UCL Institute of Ophthalmology


When bestrophinopathies don't run in the family?

De novo mutations are changes in the gene sequence not inherited from parents. They are new mutations and have been absent in families in previous generations.

A de novo mutation is a new change in the gene sequence, which hasn’t been present in any previous generations, and does not “run in the family”. In this case both mother and father have normal copies of the gene. De novo mutations do not appear on genetic pedigree diagrams (used to assess the mode of inheritance of a particular disease in families).  

There are a number of scenarios in which de novo mutations can occur. 

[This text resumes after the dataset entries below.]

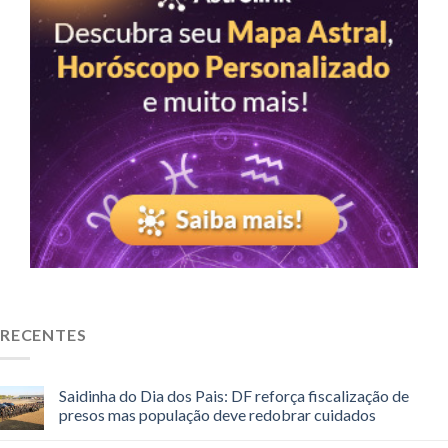
RECENTES
Saidinha do Dia dos Pais: DF reforça fiscalização de
presos mas população deve redobrar cuidados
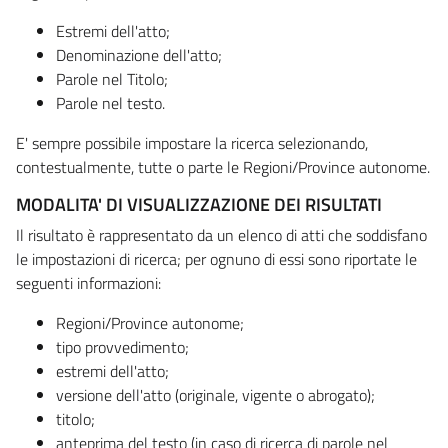
Estremi dell'atto;
Denominazione dell'atto;
Parole nel Titolo;
Parole nel testo.
E' sempre possibile impostare la ricerca selezionando,
contestualmente, tutte o parte le Regioni/Province autonome.
MODALITA' DI VISUALIZZAZIONE DEI RISULTATI
Il risultato è rappresentato da un elenco di atti che soddisfano
le impostazioni di ricerca; per ognuno di essi sono riportate le
seguenti informazioni:
Regioni/Province autonome;
tipo provvedimento;
estremi dell'atto;
versione dell'atto (originale, vigente o abrogato);
titolo;
anteprima del testo (in caso di ricerca di parole nel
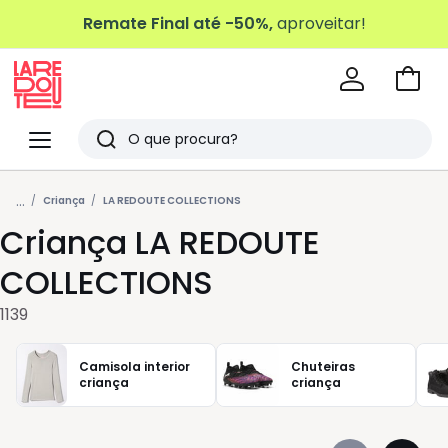
Remate Final até -50%,
aproveitar!
Ir
para
La
o
Redoute
Menu
Pesquisar
carri
Últimos
...
artigos
Criança
LA REDOUTE COLLECTIONS
Criança LA REDOUTE
vistos
COLLECTIONS
1139
Camisola interior
Chuteiras
criança
criança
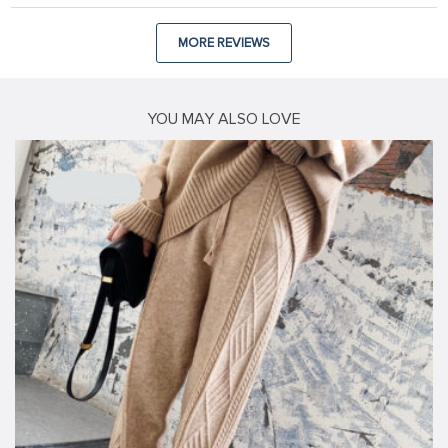
MORE REVIEWS
YOU MAY ALSO LOVE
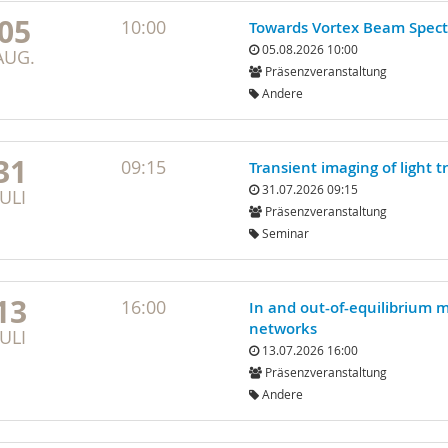
05
10:00
Towards Vortex Beam Spect
05.08.2026 10:00
AUG.
Präsenzveranstaltung
Andere
31
09:15
Transient imaging of light 
31.07.2026 09:15
JULI
Präsenzveranstaltung
Seminar
13
16:00
In and out-of-equilibrium 
networks
JULI
13.07.2026 16:00
Präsenzveranstaltung
Andere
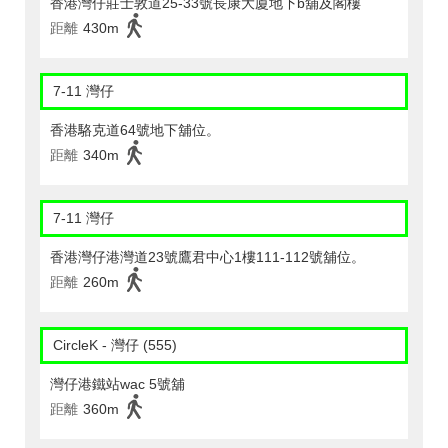
香港灣仔莊士敦道25-33號長康大廈地下b舖及閣樓
距離
430m
7-11 灣仔
香港駱克道64號地下舖位。
距離
340m
7-11 灣仔
香港灣仔港灣道23號鷹君中心1樓111-112號舖位。
距離
260m
CircleK - 灣仔 (555)
灣仔港鐵站wac 5號舖
距離
360m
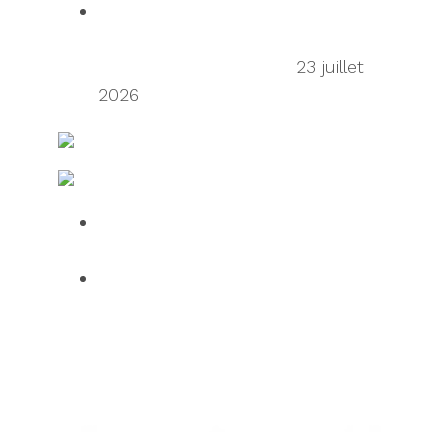
Talking Supply Chain: uShip CEO
Sean Wu on the secondhand
economy supply chain
23 juillet
2026
Ressources en matière d’expédition et de fret
Fabrication et logistique IT
Over half of HGV drivers dissatisfied
with UK roadside facilities
75% of employees use AI daily, but
61% want human oversight,
indicating a confidence gap limiting
progress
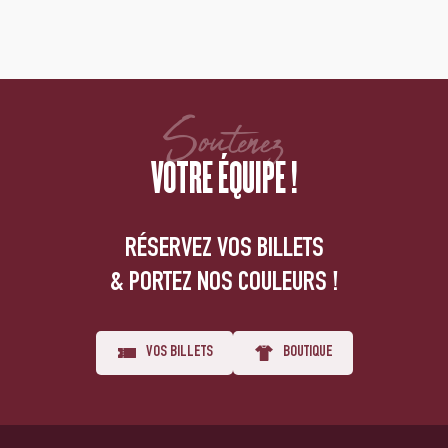
Soutenez
VOTRE ÉQUIPE !
RÉSERVEZ VOS BILLETS
& PORTEZ NOS COULEURS !
VOS BILLETS
BOUTIQUE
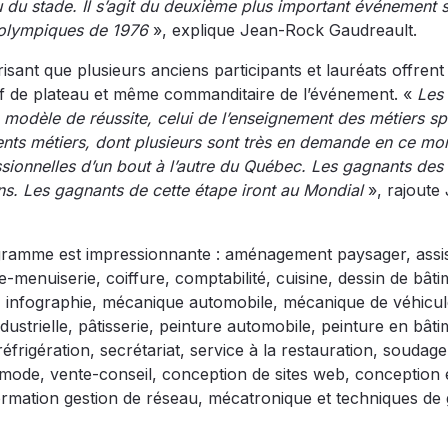
au du stade. Il s’agit du deuxième plus important événement s
x olympiques de 1976
», explique Jean-Rock Gaudreault.
isant que plusieurs anciens participants et lauréats offrent
f de plateau et même commanditaire de l’événement. «
Les
 modèle de réussite, celui de l’enseignement des métiers sp
érents métiers, dont plusieurs sont très en demande en ce mo
sionnelles d’un bout à l’autre du Québec. Les gagnants des
s. Les gagnants de cette étape iront au Mondial
», rajoute
rogramme est impressionnante : aménagement paysager, assi
e-menuiserie, coiffure, comptabilité, cuisine, dessin de bâti
ue, infographie, mécanique automobile, mécanique de véhicu
strielle, pâtisserie, peinture automobile, peinture en bâti
éfrigération, secrétariat, service à la restauration, soudage
 mode, vente-conseil, conception de sites web, conception 
nformation gestion de réseau, mécatronique et techniques de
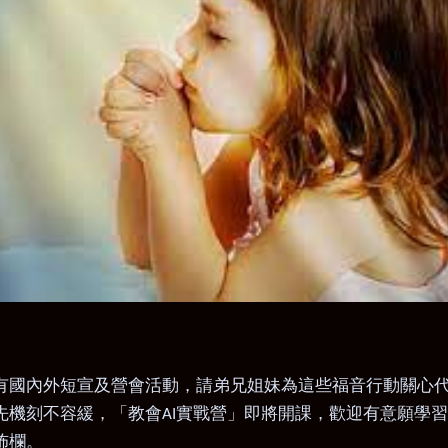
有國內外短宣及營會活
動，請弟兄姐妹為這些福音行動關心
先機刻不容緩
，
「
教會
實戰營
」
即將開課
，
歡迎有意願學習
AI
佈欄。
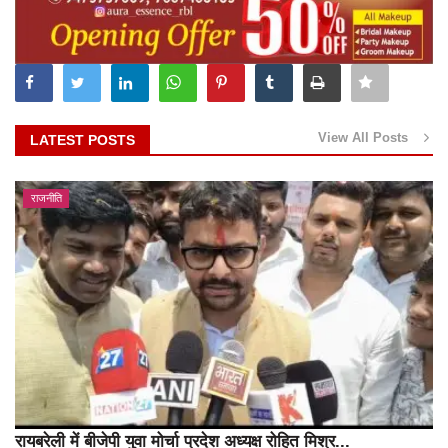
View All Posts
LATEST POSTS
राजनीति
रायबरेली में बीजेपी युवा मोर्चा प्रदेश अध्यक्ष रोहित मिश्र...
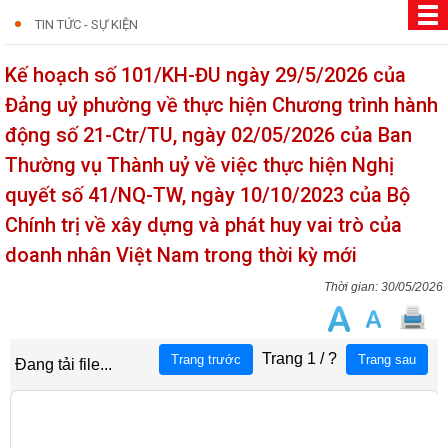
TIN TỨC - SỰ KIỆN
Kế hoạch số 101/KH-ĐU ngày 29/5/2026 của
Đảng uỷ phường về thực hiện Chương trình hành
động số 21-Ctr/TU, ngày 02/05/2026 của Ban
Thường vụ Thành uỷ về việc thực hiện Nghị
quyết số 41/NQ-TW, ngày 10/10/2023 của Bộ
Chính trị về xây dựng và phát huy vai trò của
doanh nhân Việt Nam trong thời kỳ mới
30/05/2026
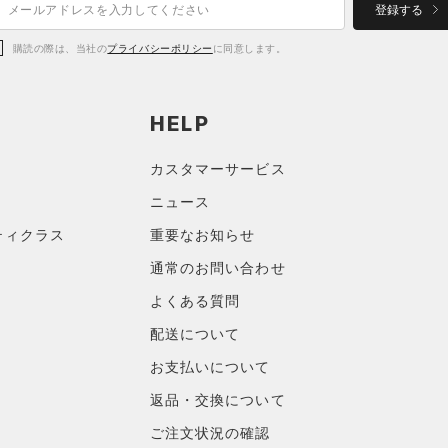
登録する
購読の際は、当社の
プライバシーポリシー
に同意します。
HELP
カスタマーサービス
ニュース
ティクラス
重要なお知らせ
通常のお問い合わせ
よくある質問
配送について
お支払いについて
返品・交換について
ご注文状況の確認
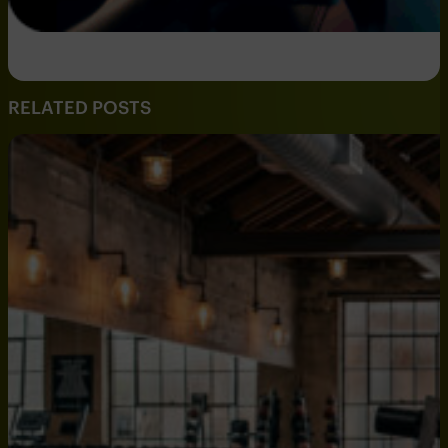
RELATED POSTS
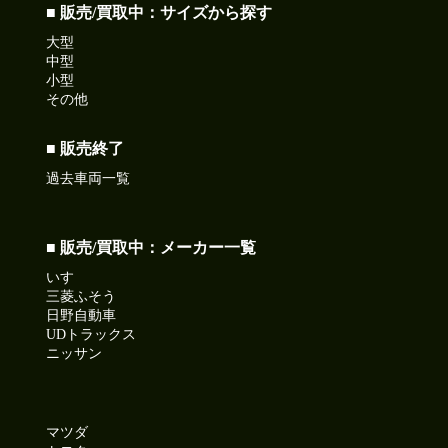
■ 販売/買取中：サイズから探す
大型
中型
小型
その他
■ 販売終了
過去車両一覧
■ 販売/買取中：メーカー一覧
いすゞ
三菱ふそう
日野自動車
UDトラックス
ニッサン
マツダ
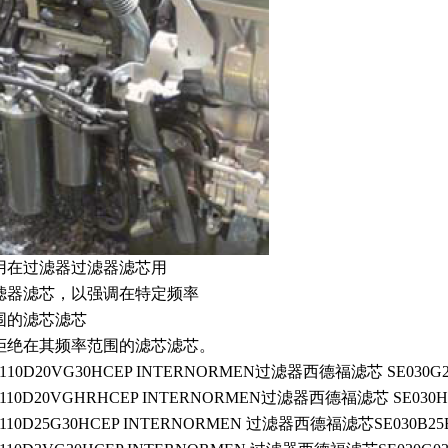
用在过滤器过滤器滤芯用
滤器滤芯，以强调在特定频率
围的滤芯滤芯
拒绝在其频率范围的滤芯滤芯。
0110D20VG30HCEP INTERNORMEN过滤器西德福滤芯 SE030G2
0110D20VGHRHCEP INTERNORMEN过滤器西德福滤芯 SE030H
0110D25G30HCEP INTERNORMEN 过滤器西德福滤芯SE030B25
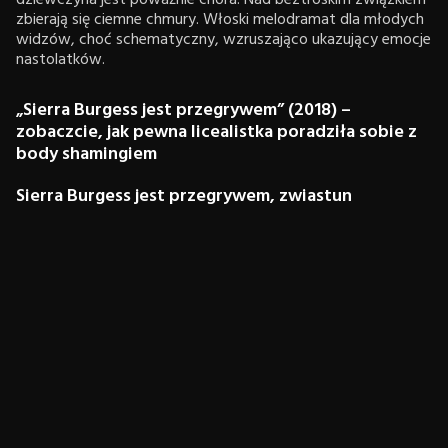
dziewczyna jest poważnie chora. Nad beztroskim związkiem
zbierają się ciemne chmury. Włoski melodramat dla młodych
widzów, choć schematyczny, wzruszająco ukazujący emocje
nastolatków.
„Sierra Burgess jest przegrywem” (2018) –
zobaczcie, jak pewna licealistka poradziła sobie z
body shamingiem
Sierra Burgess jest przegrywem, zwiastun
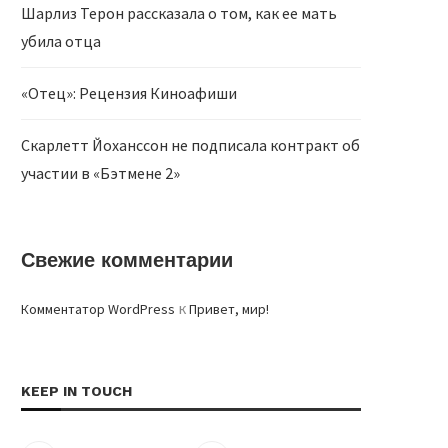
Шарлиз Терон рассказала о том, как ее мать
убила отца
«Отец»: Рецензия Киноафиши
Скарлетт Йоханссон не подписала контракт об
участии в «Бэтмене 2»
Свежие комментарии
к
Комментатор WordPress
Привет, мир!
KEEP IN TOUCH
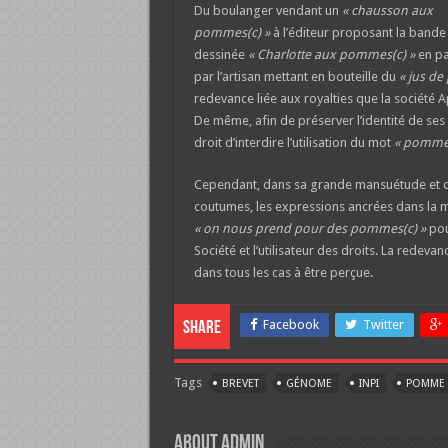
Du boulanger vendant un
« chausson aux
pommes(c) »
à l’éditeur proposant la bande
dessinée
« Charlotte aux pommes(c) »
en pa
par l’artisan mettant en bouteille du
« jus de
redevance liée aux royalties que la société A
De même, afin de préserver l’identité de ses
droit d’interdire l’utilisation du mot
« pomme(
Cependant, dans sa grande mansuétude et da
coutumes, les expressions ancrées dans la
« on nous prend pour des pommes(c) »
pour
Société et l’utilisateur des droits. La redeva
dans tous les cas à être perçue.
Facebook
Twitter
Share
Tags
BREVET
GÉNOME
INPI
POMME
About Admin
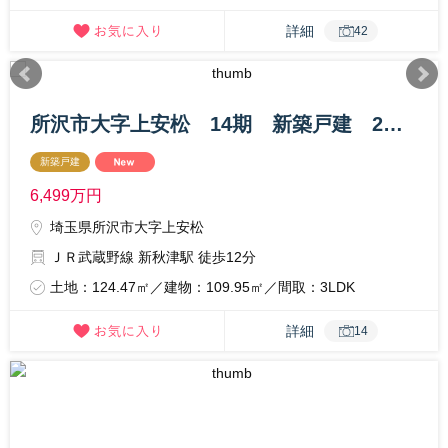
詳細
42
所沢市大字上安松 14期 新築戸建 2号棟
新築戸建
6,499
万円
埼玉県所沢市大字上安松
ＪＲ武蔵野線 新秋津駅 徒歩12分
土地：124.47㎡／建物：109.95㎡／間取：3LDK
詳細
14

  1. The mutation occurs in a sex cell of the parent i.e. the BEST1 mutation is present only in a sperm cell or egg cell of a parent, but all the other cells in that parent are normal. The mutation is then passed on to the developing embryo and all cells will contain the mutated copy of the gene. In this scenario, the de novo mutation can be passed onto the next generation as an inherited mutation. 
  2. Some disease-causing mutations can occur once the egg is fertilised and begins to divide. If this happens early in development, before the cells begin to specialise to produce the variety of different tissues and organs in the body, every single cell in the developing embryo will contain a copy of the mutation. In this case, the mutation will then be expressed in the egg/sperm cells the individual goes on to produce, meaning the mutation could be passed on to subsequent generations. 
  3. De novo mutations can occur in single cells in later stages of embryo development. In this case, as the embryo develops further, all cells arising from the single mutated cell will contain the mutation. This means some cells of the body will contain the mutation whilst others won’t, a phenomenon termed mosaicism. In the case of BEST1, if the mutation occurs in a cell that contributes to eye development the mutation could cause disease. The mutation may not be present in the egg or sperm cells of the individual, if this happens the disease will not be passed on.  

De novo mutations are rare, but they can explain how a genetic disease develops when there has been no previous history within the family. De novo mutation can be passed down in future generations as inherited mutations.

Schematic showing that de novo mutations can happen at 3 stages: sperms/egg production, fertilisation, and during development.